A new series of large sets of subspace designs over the binary field
Michael Kiermaier, Reinhard Laue, Alfred Wassermann
TL;DR
This work advances the theory of subspace designs by constructing a new large set $LS_2[3](2,4,8)$ computationally and embedding it in a recursive framework to produce an infinite family of large sets $LS_2[3](2,k,v)$ for $v\ge 8$ under a modular condition on $v$ and $k$. The authors develop and apply the Kramer–Mesner method with a group action to obtain $G$-invariant designs, and leverage a Graßmannian join decomposition to extend these base cases into an entire infinite series.
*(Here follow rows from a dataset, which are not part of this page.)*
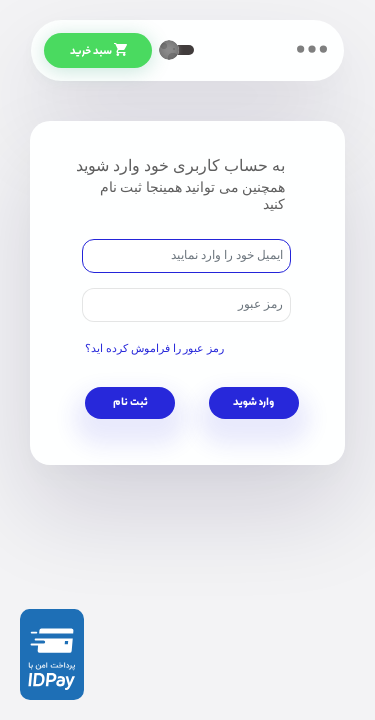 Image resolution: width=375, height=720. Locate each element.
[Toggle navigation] (311, 48)
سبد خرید (110, 51)
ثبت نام (130, 403)
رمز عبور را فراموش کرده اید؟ (154, 348) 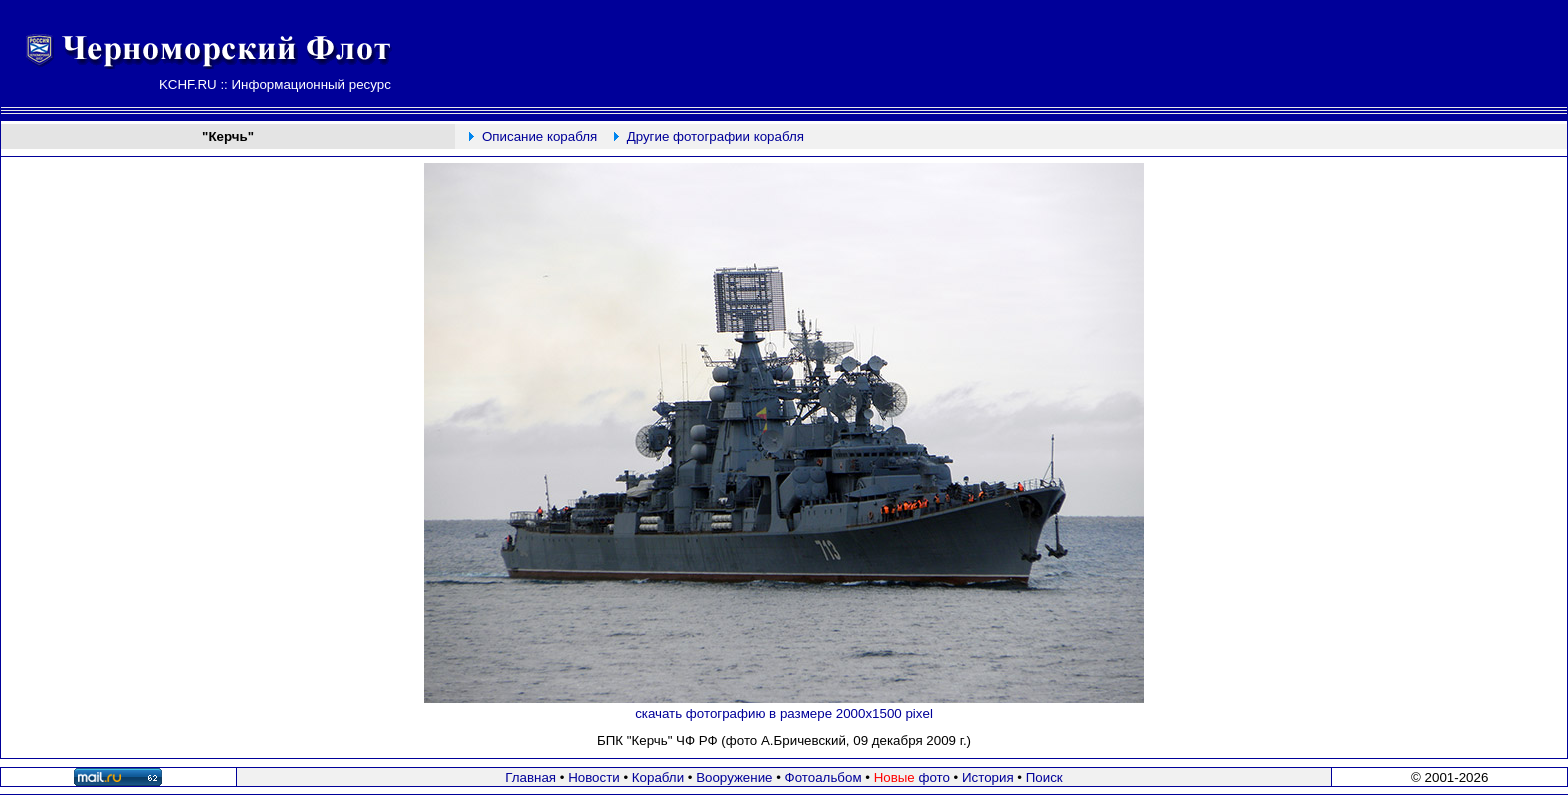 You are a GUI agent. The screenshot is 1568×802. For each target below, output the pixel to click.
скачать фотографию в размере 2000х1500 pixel (784, 713)
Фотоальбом (823, 777)
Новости (594, 777)
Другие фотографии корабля (715, 136)
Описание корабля (539, 136)
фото (912, 777)
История (988, 777)
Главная (530, 777)
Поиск (1044, 777)
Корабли (658, 777)
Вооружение (734, 777) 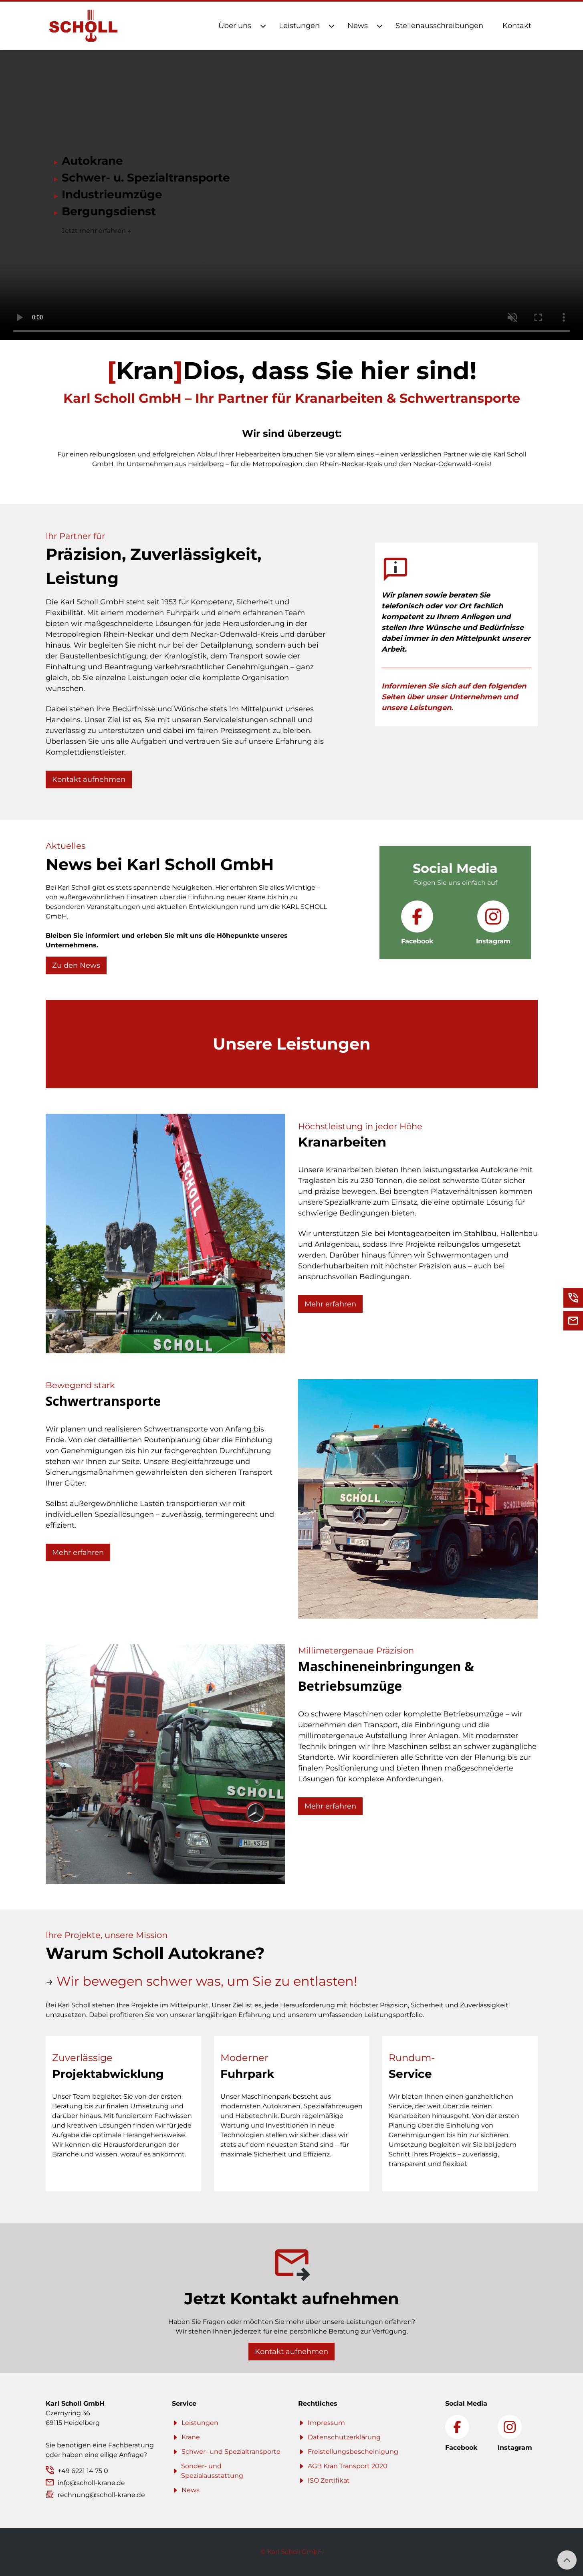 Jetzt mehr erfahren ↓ (96, 230)
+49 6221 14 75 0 (83, 2471)
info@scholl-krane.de (91, 2483)
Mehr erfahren (330, 1304)
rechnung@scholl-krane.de (101, 2495)
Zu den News (76, 965)
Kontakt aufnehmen (88, 779) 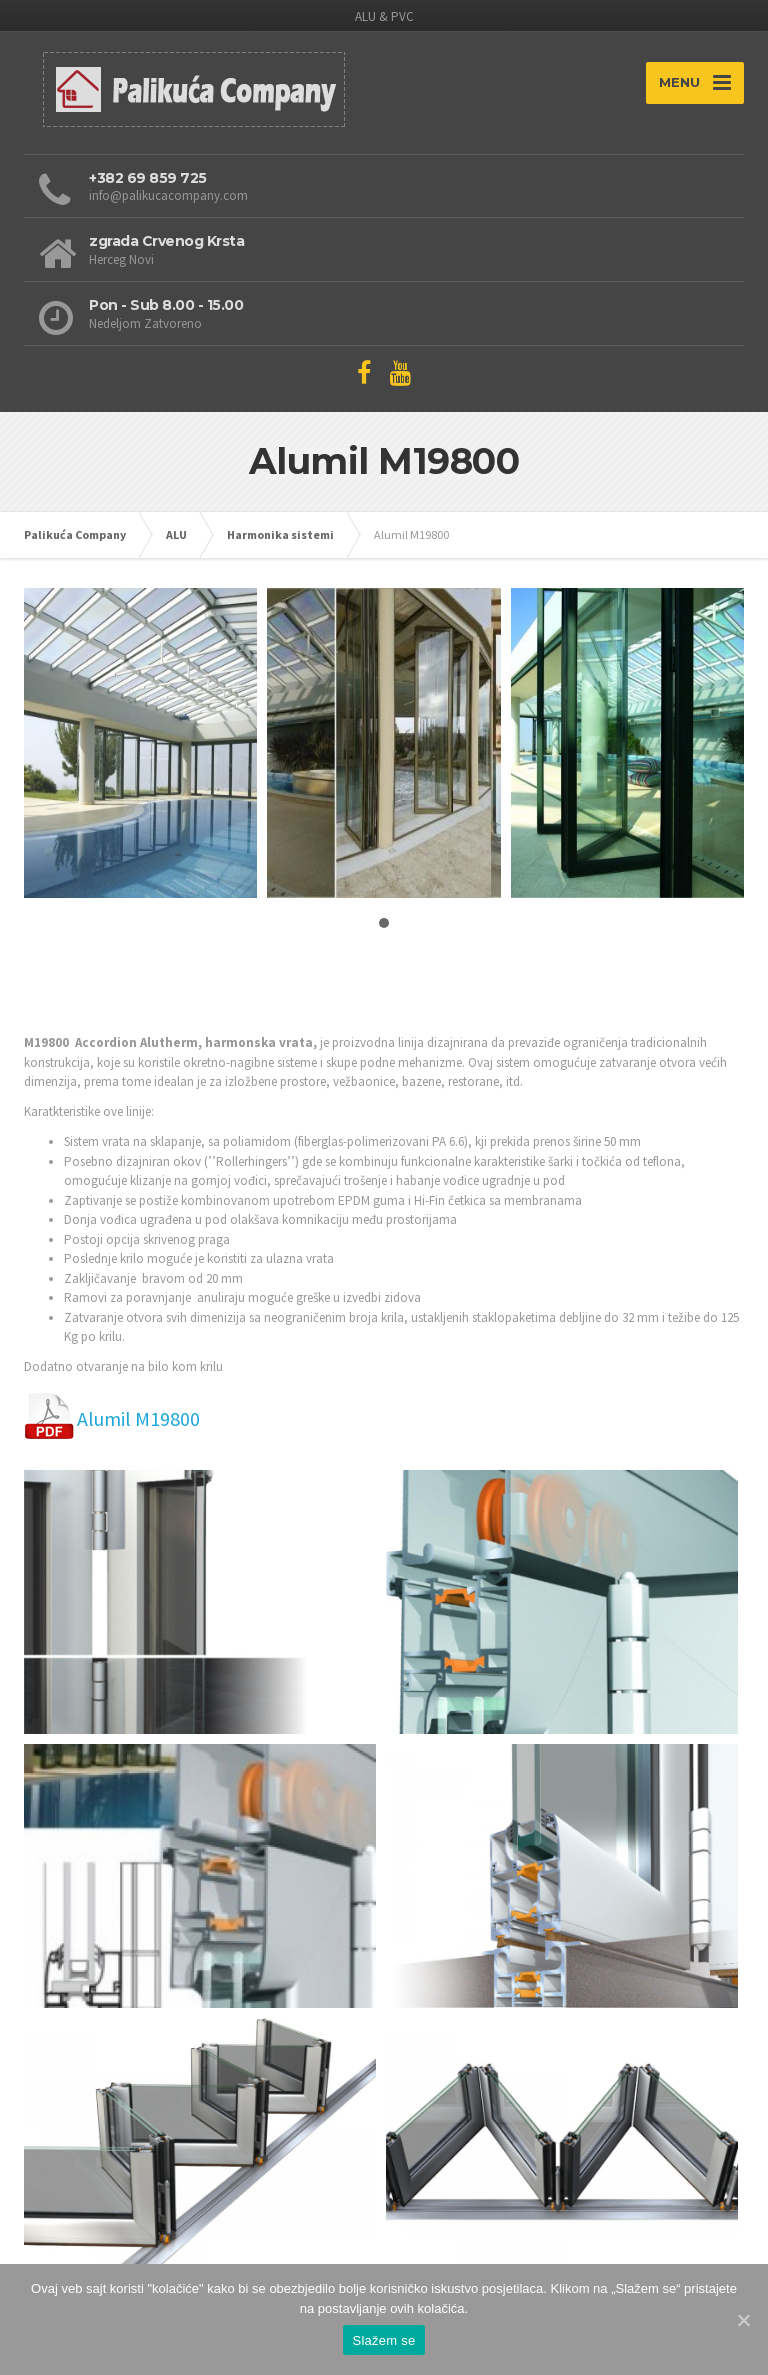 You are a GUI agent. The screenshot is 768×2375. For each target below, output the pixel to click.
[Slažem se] (743, 2320)
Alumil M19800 (138, 1418)
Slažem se (384, 2340) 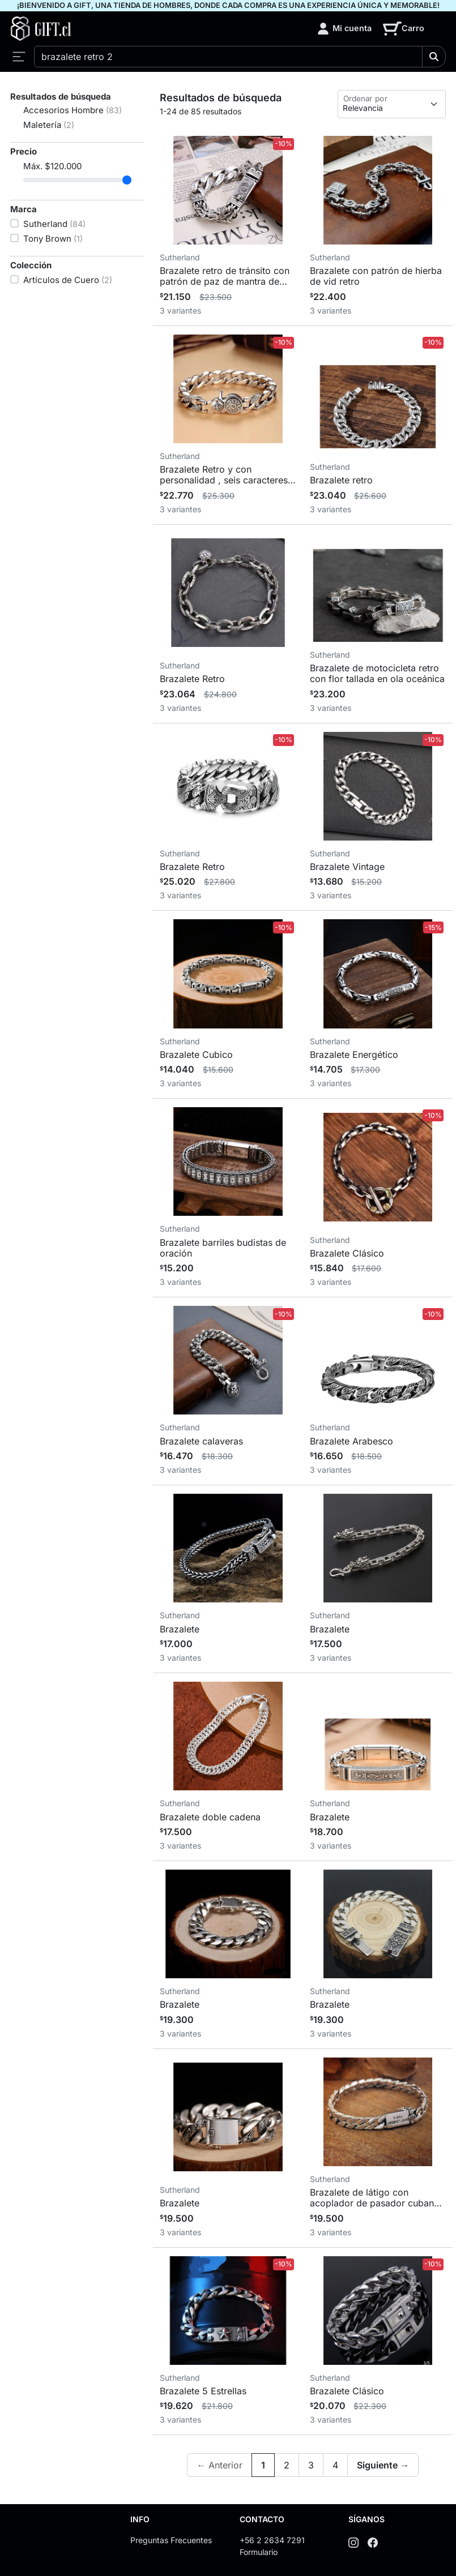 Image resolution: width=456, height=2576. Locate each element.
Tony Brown (53, 238)
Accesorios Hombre (72, 110)
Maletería (48, 124)
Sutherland (54, 223)
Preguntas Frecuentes (171, 2540)
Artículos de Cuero (67, 280)
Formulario (259, 2552)
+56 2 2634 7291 (272, 2540)
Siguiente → (383, 2465) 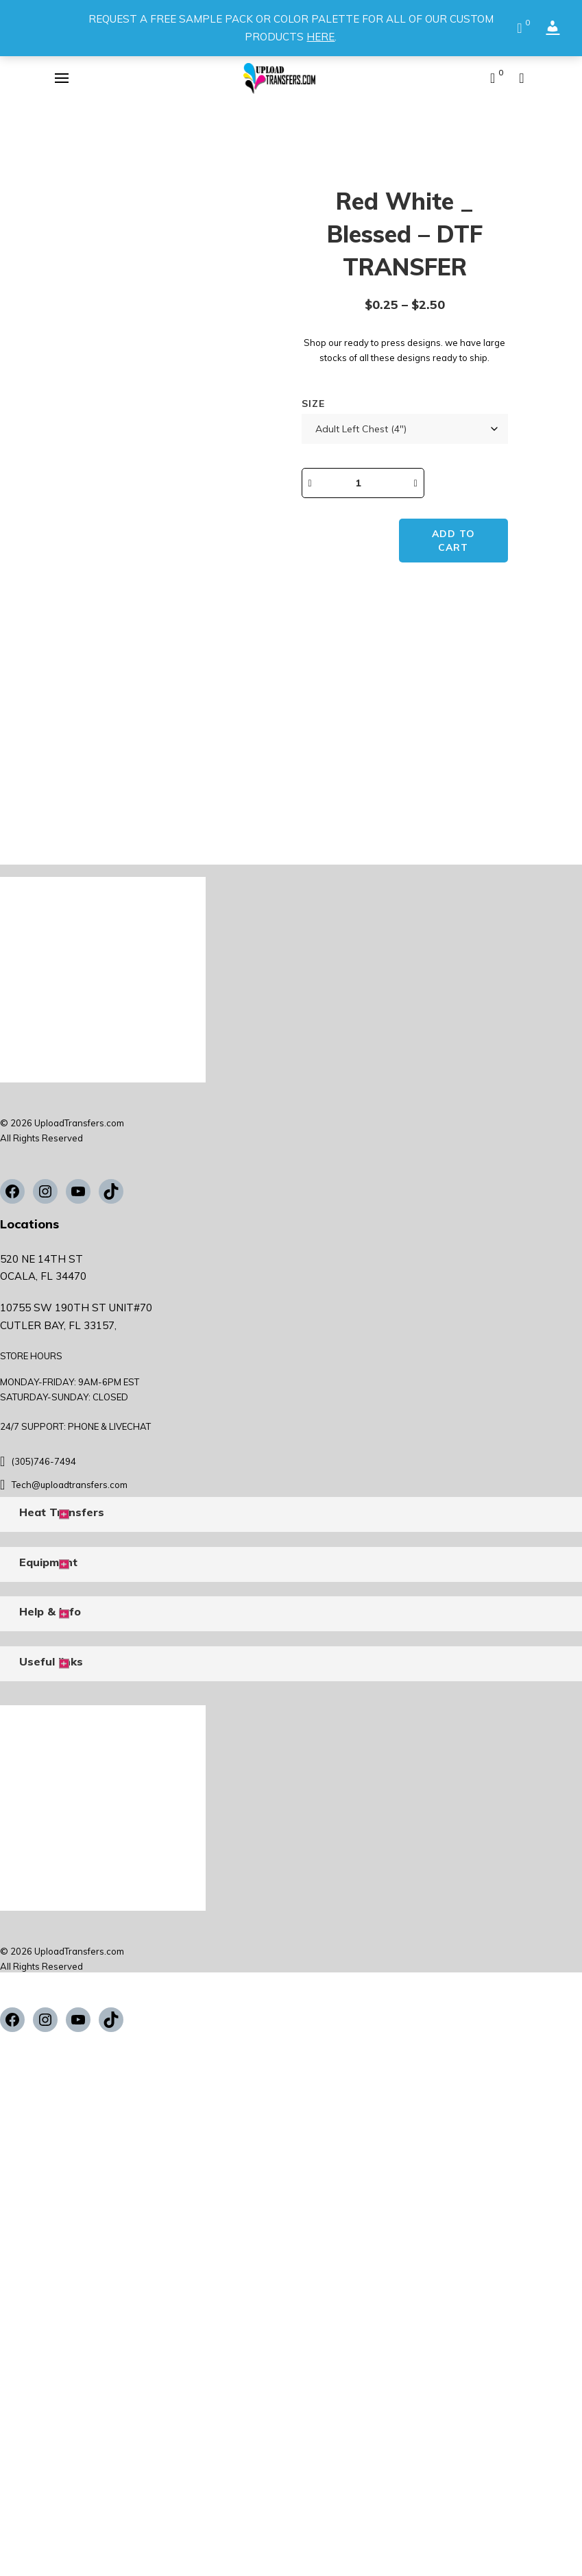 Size (313, 403)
The main result, proven by induction on $v$, shows existence for all $v,k$ with $2\le \bar{v} < \bar{k} \le 5$, conditioned on the base cases $LS_2[3](2,3,8)$, $LS_2[3](2,4,8)$ and their duals. This contributes concrete, constructive tools and broadens the landscape of $q$-analogs of combinatorial design theory, with potential implications for parallelisms and network coding over $GF(2)$.
Abstract
In this article, we show the existence of large sets $\operatorname{LS}_2[3](2,k,v)$ for infinitely many values of $k$ and $v$. The exact condition is $v \geq 8$ and $0 \leq k \leq v$ such that for the remainders $\bar{v}$ and $\bar{k}$ of $v$ and $k$ modulo $6$ we have $2 \leq \bar{v} < \bar{k} \leq 5$. The proof is constructive and consists of two parts. First, we give a computer construction for an $\operatorname{LS}_2[3](2,4,8)$, which is a partition of the set of all $4$-dimensional subspaces of an $8$-dimensional vector space over the binary field into three disjoint $2$-$(8, 4, 217)_2$ subspace designs. Together with the already known $\operatorname{LS}_2[3](2,3,8)$, the application of a recursion method based on a decomposition of the Graßmannian into joins yields a construction for the claimed large sets.